WHAT TO DO → Your answer should hold all lines of the entries that include the word "Hırdavatçı".

SUPPLIED ENTRIES →
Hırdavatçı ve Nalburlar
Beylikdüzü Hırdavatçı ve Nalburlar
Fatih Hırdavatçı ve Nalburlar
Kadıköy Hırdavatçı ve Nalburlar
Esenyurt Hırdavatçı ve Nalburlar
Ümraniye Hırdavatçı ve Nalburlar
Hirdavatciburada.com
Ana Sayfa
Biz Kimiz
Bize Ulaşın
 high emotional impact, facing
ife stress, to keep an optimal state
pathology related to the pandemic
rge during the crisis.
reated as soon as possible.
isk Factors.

---

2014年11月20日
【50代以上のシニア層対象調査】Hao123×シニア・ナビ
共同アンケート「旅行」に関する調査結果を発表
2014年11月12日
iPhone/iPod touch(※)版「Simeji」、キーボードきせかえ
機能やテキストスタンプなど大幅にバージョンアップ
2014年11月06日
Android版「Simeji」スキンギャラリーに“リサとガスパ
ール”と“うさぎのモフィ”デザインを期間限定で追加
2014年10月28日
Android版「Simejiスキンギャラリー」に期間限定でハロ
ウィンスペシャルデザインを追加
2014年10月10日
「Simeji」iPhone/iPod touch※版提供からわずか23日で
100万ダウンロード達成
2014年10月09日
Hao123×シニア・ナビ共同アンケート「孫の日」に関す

TASK RESULT →
Hırdavatçı ve Nalburlar
Beylikdüzü Hırdavatçı ve Nalburlar
Fatih Hırdavatçı ve Nalburlar
Kadıköy Hırdavatçı ve Nalburlar
Esenyurt Hırdavatçı ve Nalburlar
Ümraniye Hırdavatçı ve Nalburlar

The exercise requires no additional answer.